Representation Theory and Complex Geometry by Neil Chriss,victor ginzburg Pdf
"The book is largely self-contained...There is a nice introduction to symplectic geometry and a charming exposition of equivariant K-theory. Both are enlivened by examples related to groups...An attractive feature is the attempt to convey some informal ‘wisdom’ rather than only the precise definitions. As a number of results [are] due to the authors, one finds some of the original excitement. This is the only available introduction to geometric representation theory...it has already proved successful in introducing a new generation to the subject." (Bulletin of the AMS)
Geometry of Group Representations by William Mark Goldman,Andy R. Magid Pdf
The representations of a finitely generated group in a topological group $G$ form a topological space which is an analytic variety if $G$ is a Lie group, or an algebraic variety if $G$ is an algebraic group. The study of this area draws from and contributes to a wide range of mathematical subjects: algebra, analysis, topology, differential geometry, representation theory, and even mathematical physics.
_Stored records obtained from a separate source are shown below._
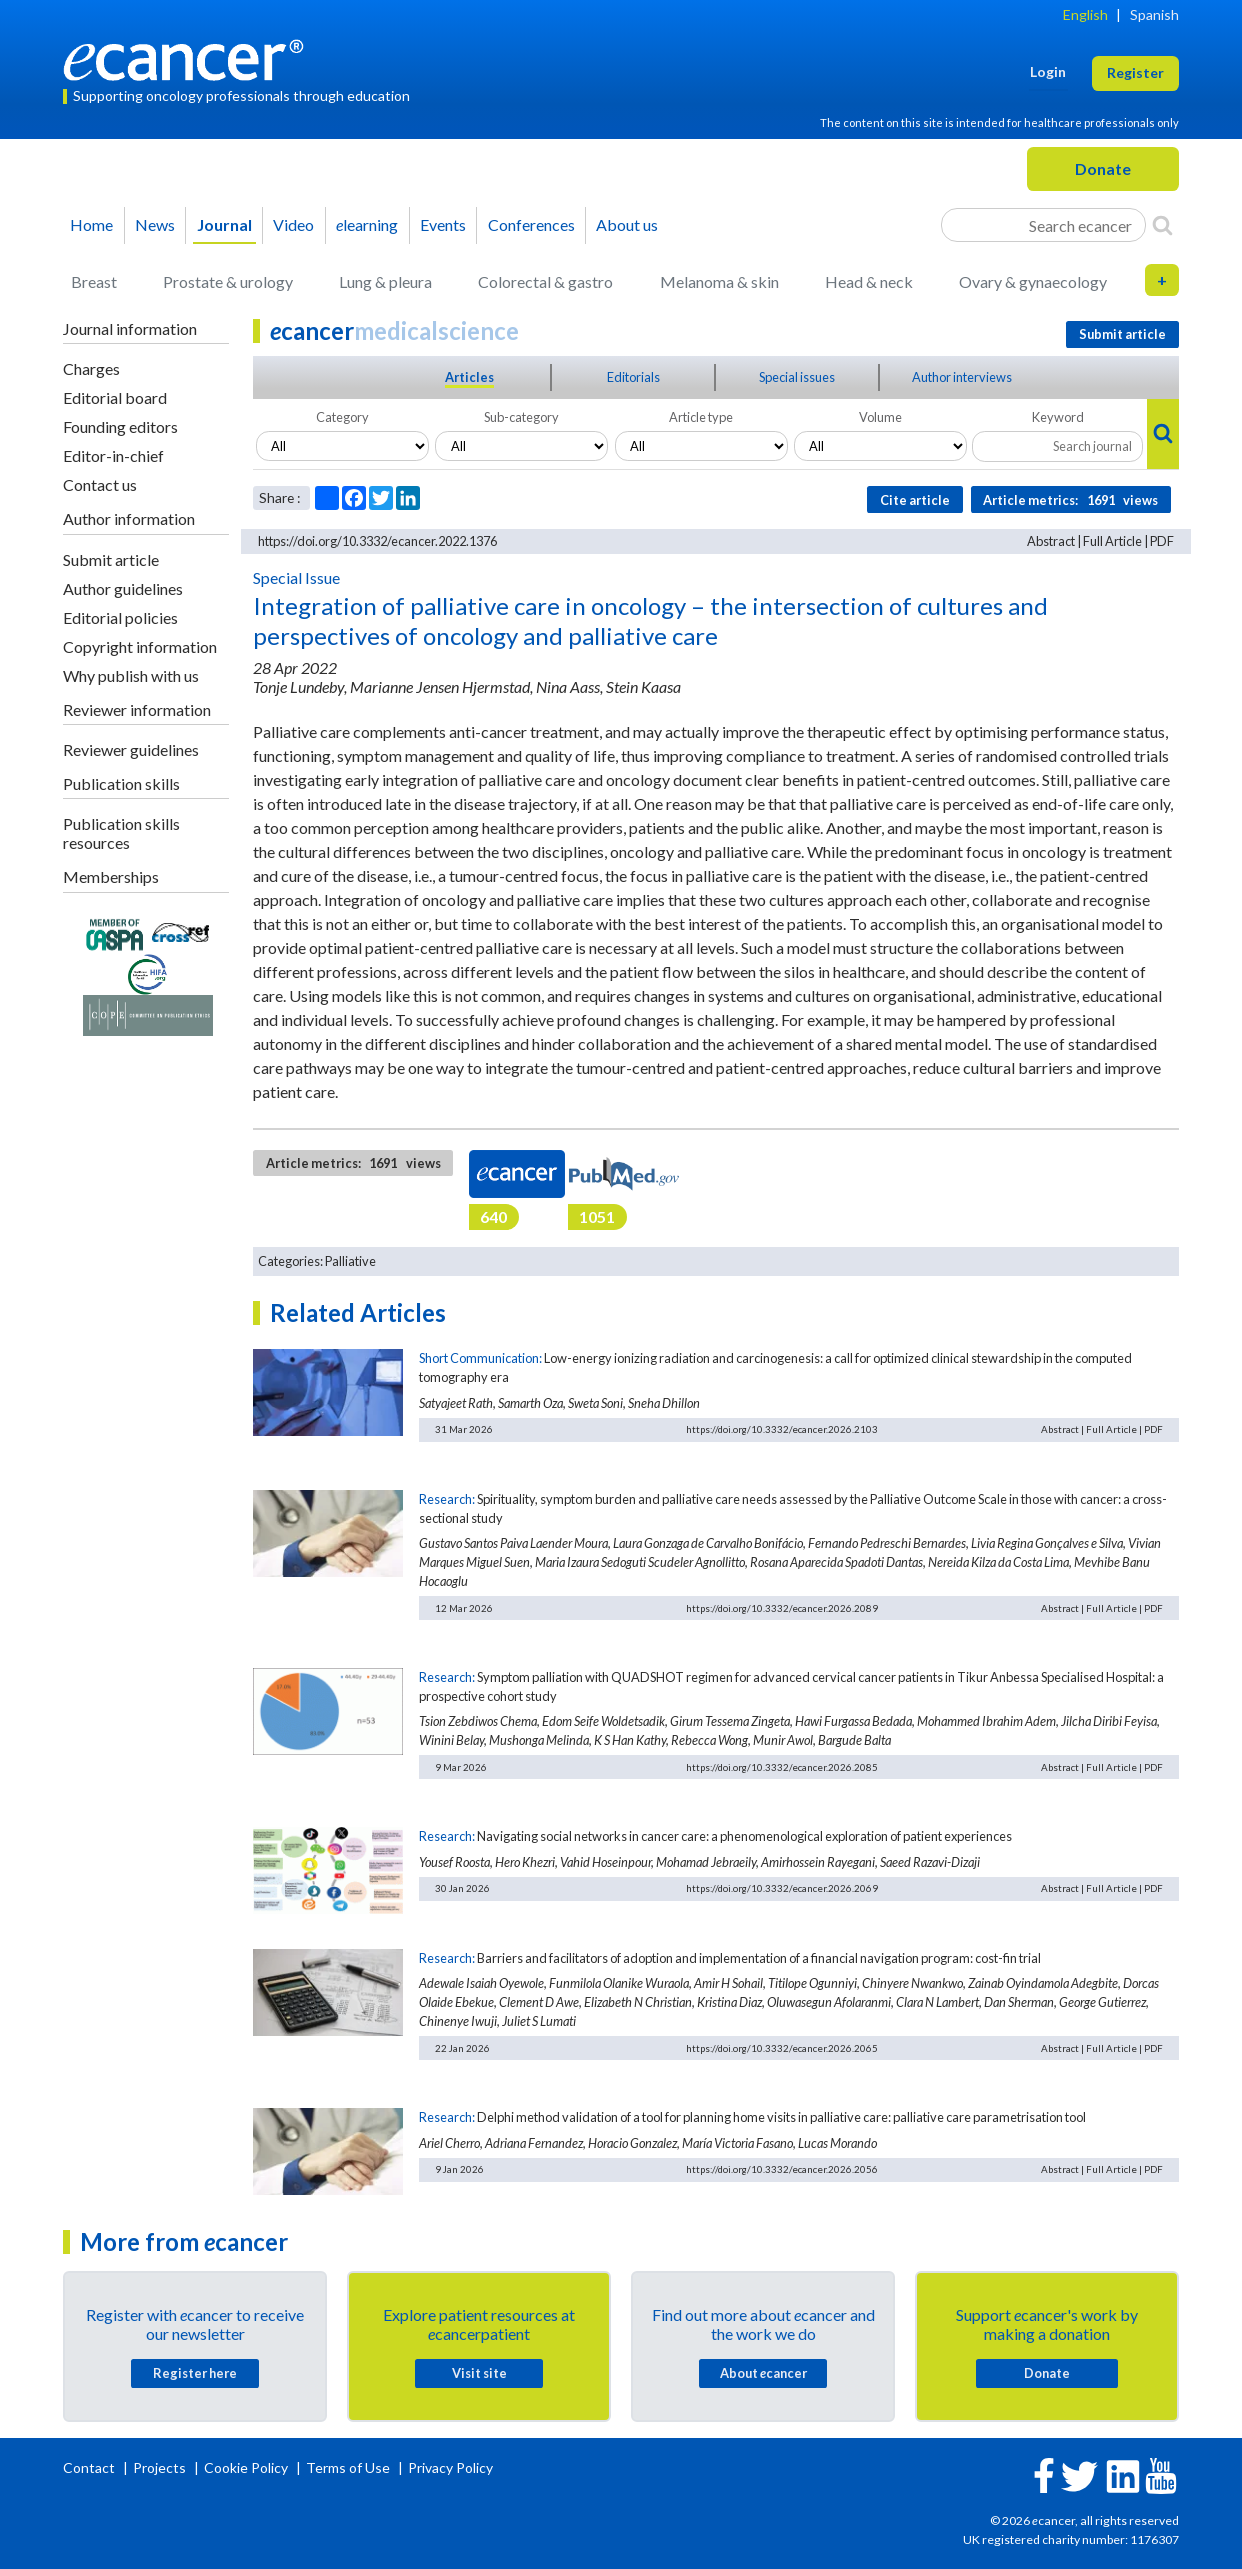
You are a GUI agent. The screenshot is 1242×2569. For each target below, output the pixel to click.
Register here (195, 2373)
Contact (90, 2467)
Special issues (797, 377)
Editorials (633, 377)
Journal (224, 224)
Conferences (531, 224)
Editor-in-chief (113, 455)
In some cases, the space of representations is the object of the study, in others it is a tool in a program of investigation, and, in many cases, it is both. Most of the papers in this volume are based on talks delivered at the AMS-IMS-SIAM Summer Research Conference on the Geometry of Group Representations, held at the University of Colorado in Boulder in July 1987.The conference was designed to bring together researchers from the diverse areas of mathematics involving spaces of group representations. In keeping with the spirit of the conference, the papers are directed at nonspecialists, but contain technical developments to bring the subject to the current research frontier. Some of the papers include entirely new results. Readers will gain an understanding of the present state of research in the geometry of group representations and their applications.
The invited papers in this volume provide a detailed examination of Clifford algebras and their significance to analysis, geometry, mathematical structures, physics, and applications in engineering. While the papers collected in this volume require that the reader possess a solid knowledge of appropriate background material, they lead to the most current research topics. With its wide range of topics, well-established contributors, and excellent references and index, this book will appeal to graduate students and researchers.